**Data**

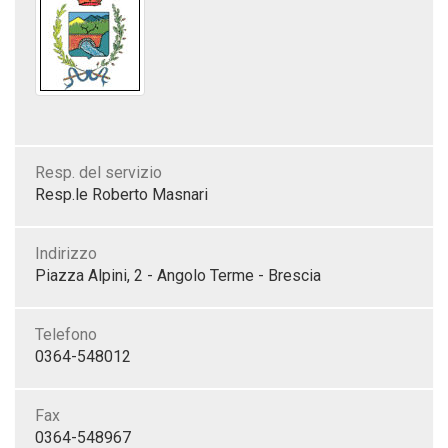
Resp. del servizio
Resp.le Roberto Masnari
Indirizzo
Piazza Alpini, 2 - Angolo Terme - Brescia
Telefono
0364-548012
Fax
0364-548967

**Action item**
Give back, word for word, the lines from the one with "Resp.le Roberto Masnari" through the last line of the entries, both included, and no other line.

**Result**
Resp.le Roberto Masnari
Indirizzo
Piazza Alpini, 2 - Angolo Terme - Brescia
Telefono
0364-548012
Fax
0364-548967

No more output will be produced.